# [WORK TASK]
Only the lines from the line containing "ترجمة للإطار السياسي" to the end of the records, both included, belong in the answer, copied exactly.

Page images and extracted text
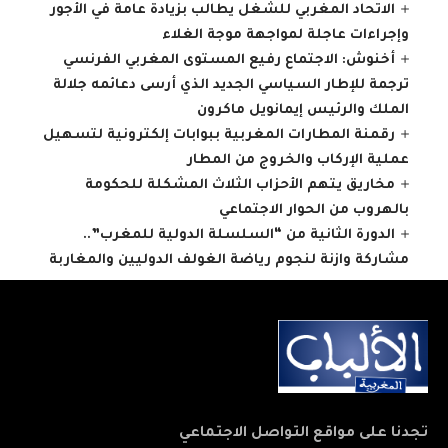
الاتحاد المغربي للشغل يطالب بزيادة عامة في الأجور
وإجراءات عاجلة لمواجهة موجة الغلاء
أخنوش: الاجتماع رفيع المستوى المغربي الفرنسي
ترجمة للإطار السياسي الجديد الذي أرسى دعائمه جلالة
الملك والرئيس إيمانويل ماكرون
رقمنة المطارات المغربية ببوابات إلكترونية لتسهيل
عملية الإركاب والخروج من المطار
مخاريق يتهم الأحزاب الثلاث المشكلة للحكومة
بالهروب من الحوار الاجتماعي
الدورة الثانية من “السلسلة الدولية للمغرب”..
مشاركة وازنة لنجوم رياضة الغولف الدوليين والمغاربة
تجدنا على مواقع التواصل الاجتماعي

# [SOLUTION TO THE EXERCISE]
ترجمة للإطار السياسي الجديد الذي أرسى دعائمه جلالة
الملك والرئيس إيمانويل ماكرون
رقمنة المطارات المغربية ببوابات إلكترونية لتسهيل
عملية الإركاب والخروج من المطار
مخاريق يتهم الأحزاب الثلاث المشكلة للحكومة
بالهروب من الحوار الاجتماعي
الدورة الثانية من “السلسلة الدولية للمغرب”..
مشاركة وازنة لنجوم رياضة الغولف الدوليين والمغاربة
تجدنا على مواقع التواصل الاجتماعي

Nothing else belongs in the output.